DRUMMOND, Carl N., Department of Geosciences, Indiana Univ Purdue Univ Fort Wayne, Fort Wayne, IN 46805 and WILKINSON, Bruce H., Department of Geological Sciences, Univ of Michigan, Ann Arbor, MI 48109, drummond@ipfw.edu

In 1971 Robert Ginsburg delivered a paper entitled “Landward movement of carbonate mud: New model for regressive cycles in carbonates” at the annual meeting of the American Association of Petroleum Geologists in Houston, Texas. While the concepts presented at this talk were never developed by him into a formal manuscript, it is our contention that this abstract has played a critical role in the development of carbonate stratigraphy. Generally referred to as the “Autocyclic” model, Ginsburg's abstract has been cited in an astonishing 96 publications. Interestingly, the first reference to the abstract does not appear in the literature until 1981 yet it continues to be cited at a high rate. Of those 96 manuscripts, only 4 have themselves been cited more frequently than Ginsburg's 1971 abstract.

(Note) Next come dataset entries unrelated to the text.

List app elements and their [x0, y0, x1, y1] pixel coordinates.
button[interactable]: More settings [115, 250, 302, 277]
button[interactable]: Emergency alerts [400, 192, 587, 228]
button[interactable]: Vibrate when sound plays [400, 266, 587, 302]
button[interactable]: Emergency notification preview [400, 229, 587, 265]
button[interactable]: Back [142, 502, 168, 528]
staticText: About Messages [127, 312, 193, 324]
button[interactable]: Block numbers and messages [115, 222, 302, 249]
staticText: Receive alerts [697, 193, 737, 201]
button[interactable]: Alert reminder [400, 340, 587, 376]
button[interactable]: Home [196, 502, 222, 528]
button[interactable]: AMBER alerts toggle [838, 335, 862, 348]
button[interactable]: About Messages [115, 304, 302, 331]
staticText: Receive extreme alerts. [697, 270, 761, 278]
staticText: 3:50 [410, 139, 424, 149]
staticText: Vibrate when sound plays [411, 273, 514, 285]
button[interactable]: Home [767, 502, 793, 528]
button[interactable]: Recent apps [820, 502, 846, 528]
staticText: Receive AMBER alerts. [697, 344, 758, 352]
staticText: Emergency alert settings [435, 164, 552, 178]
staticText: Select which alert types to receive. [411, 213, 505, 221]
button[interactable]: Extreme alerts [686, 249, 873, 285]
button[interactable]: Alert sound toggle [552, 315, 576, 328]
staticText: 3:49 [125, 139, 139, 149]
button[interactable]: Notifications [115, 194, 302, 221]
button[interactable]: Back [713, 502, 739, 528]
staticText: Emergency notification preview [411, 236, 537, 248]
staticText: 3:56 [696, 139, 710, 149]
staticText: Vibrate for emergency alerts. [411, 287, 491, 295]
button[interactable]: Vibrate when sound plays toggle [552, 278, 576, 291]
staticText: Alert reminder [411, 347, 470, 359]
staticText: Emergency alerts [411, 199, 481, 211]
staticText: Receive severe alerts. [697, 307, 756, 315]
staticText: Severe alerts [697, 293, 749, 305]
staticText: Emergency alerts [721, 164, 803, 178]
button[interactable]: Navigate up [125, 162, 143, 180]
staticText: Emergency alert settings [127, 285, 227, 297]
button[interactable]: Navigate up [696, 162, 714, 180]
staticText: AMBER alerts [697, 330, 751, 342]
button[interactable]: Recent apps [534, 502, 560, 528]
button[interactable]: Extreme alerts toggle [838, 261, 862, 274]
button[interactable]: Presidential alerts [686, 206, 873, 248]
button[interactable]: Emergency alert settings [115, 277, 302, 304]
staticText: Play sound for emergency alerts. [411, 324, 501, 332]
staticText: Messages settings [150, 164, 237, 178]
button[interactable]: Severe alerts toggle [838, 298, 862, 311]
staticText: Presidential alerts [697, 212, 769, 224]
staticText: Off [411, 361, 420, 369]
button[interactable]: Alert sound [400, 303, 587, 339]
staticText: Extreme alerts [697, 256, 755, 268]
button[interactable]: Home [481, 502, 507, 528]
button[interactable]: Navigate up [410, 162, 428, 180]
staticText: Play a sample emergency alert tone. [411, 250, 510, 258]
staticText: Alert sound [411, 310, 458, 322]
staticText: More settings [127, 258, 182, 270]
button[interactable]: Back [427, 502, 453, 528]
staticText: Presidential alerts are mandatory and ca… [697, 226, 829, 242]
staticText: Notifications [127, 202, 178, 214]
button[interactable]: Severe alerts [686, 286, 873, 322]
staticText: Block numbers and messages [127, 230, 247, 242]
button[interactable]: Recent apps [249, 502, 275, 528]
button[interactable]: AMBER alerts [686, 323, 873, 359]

The impact of Ginsburg's abstract has spread widely throughout the field of carbonate stratigraphy. While the autocyclic model provides a mechanism for the formation of asymmetric regressive lithofacies transitions, it also speaks to the partitioning of time between depositional and non-depositional intervals. As such, it now serves as an inspirational foundation for ongoing efforts directed at developing a numerical model of time partitioning in carbonate successions using weak periodic modulation of a Poissonian distribution of depositional intervals. Recent advances in our understanding of carbonate deposition strongly suggest that neither allogenic nor autogenic end-member models adequately account for the rich complexity of modern and ancient carbonate depositional systems. Rather, the interaction between stochastic and periodic forcing, such as observed in systems displaying characteristics of stochastic resonance, provide perhaps a more accurate depositional simulation. Towards that end, we present preliminary results of numerical simulations of time partitioning.

On this occasion of celebration of Professor Ginsburg and his contributions to the fields of carbonate sedimentology and stratigraphy, it is only fitting that we acknowledge the vast impact his work has had on the research community's on-going dialog regarding the characteristics and origins of shallow water carbonate deposition.